Wells Fargo is introducing new, digitized banking stores to give customers an “omni-channel experience” — the ability to move seamlessly within and between channels when they visit.
This new “neighborhood bank” format demonstrates how technology enables the company to better serve customers, and connect them to all Wells Fargo has to offer, from mobile to stores to call centers and ATMs.
The newest neighborhood bank, the 14th of its kind, opened Sept. 28 at Transbay Gateway, 333 Market St., in the heart of San Francisco’s financial district. It’s a full-service location, but fits into about 2,000 square feet, much smaller than a traditional store.
“We do that through some innovative workflow,” says Jonathan Velline, head of ATM Banking and Store Strategy. “We designed the experience around these assisted-service ATMs that are built into the counter and provide full service for our customers. They dispense $1s, $5s, and $100s in addition to the traditional $20s. Customers can also make deposits, transfers, payments — everything they can do with a traditional teller. If a customer needs assistance, a team member helps the customer at that machine using a wireless tablet.”
This assisted-service option allows Wells Fargo to deliver the best digital experience without compromising on personal service, Jonathan says.
The new workflow is also paperless, which eliminates the need for storage space. Meeting areas for customers and team members are cozier, and located a few steps from where transactions take place.
Traditional stores use about 40 percent of space for back offices versus about 10 percent for neighborhood bank locations. The size of a traditional store is about 4,000 square feet, vs. 1,000 to 2,000 square feet for neighborhood bank locations.
The store model, which complements our Traditional and In Store formats, has been opened in several locations, including New York City and Washington, D.C.

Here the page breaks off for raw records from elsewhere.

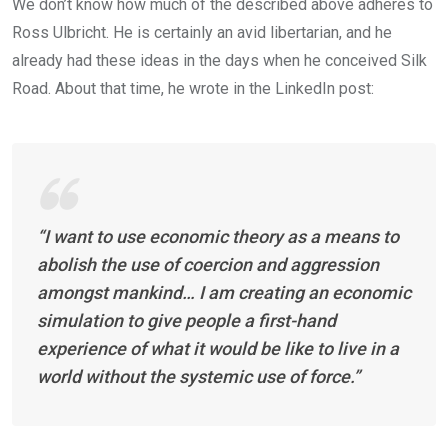
We don’t know how much of the described above adheres to
Ross Ulbricht. He is certainly an avid libertarian, and he
already had these ideas in the days when he conceived Silk
Road. About that time, he wrote in the LinkedIn post:
“I want to use economic theory as a means to
abolish the use of coercion and aggression
amongst mankind… I am creating an economic
simulation to give people a first-hand
experience of what it would be like to live in a
world without the systemic use of force.”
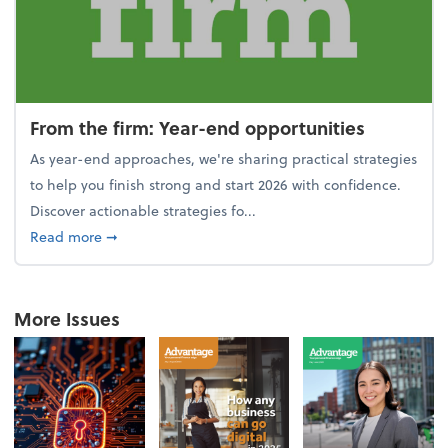
From the firm: Year-end opportunities
As year-end approaches, we're sharing practical strategies
to help you finish strong and start 2026 with confidence.
Discover actionable strategies fo...
about From the firm: Year-end opportunities
Read more
➞
More Issues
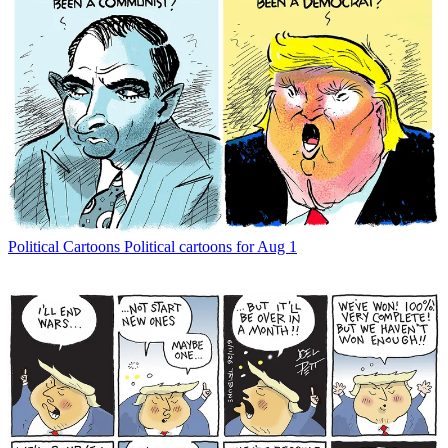
Political Cartoons
Political cartoons for Aug 1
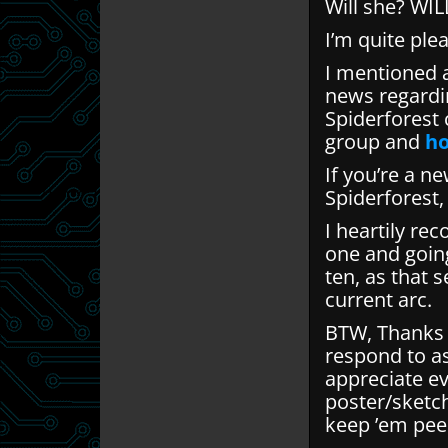
Will she? WIL
I’m quite ple
I mentioned 
news regardin
Spiderforest 
group and
ho
If you’re a n
Spiderforest
I heartily re
one and goin
ten, as that s
current arc.
BTW, Thanks f
respond to a
appreciate ev
poster/sketc
keep ’em pee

A majority of Wells Fargo customers interact with three or more channels during a six-month period, says Brett Pitts, head of Digital for Virtual Channels.
The new digital strategy isn’t supplanting stores, but rather complementing them.
“Innovation is a key part of what we do,” Brett says. “There are all kinds of technologies that we can experiment with, but it’s really important that we stay focused on our customers, on what’s of value to them, on what enables them to be financially successful, and on how we best serve them. It’s a key component of what we do, both from a technology perspective and a business perspective.”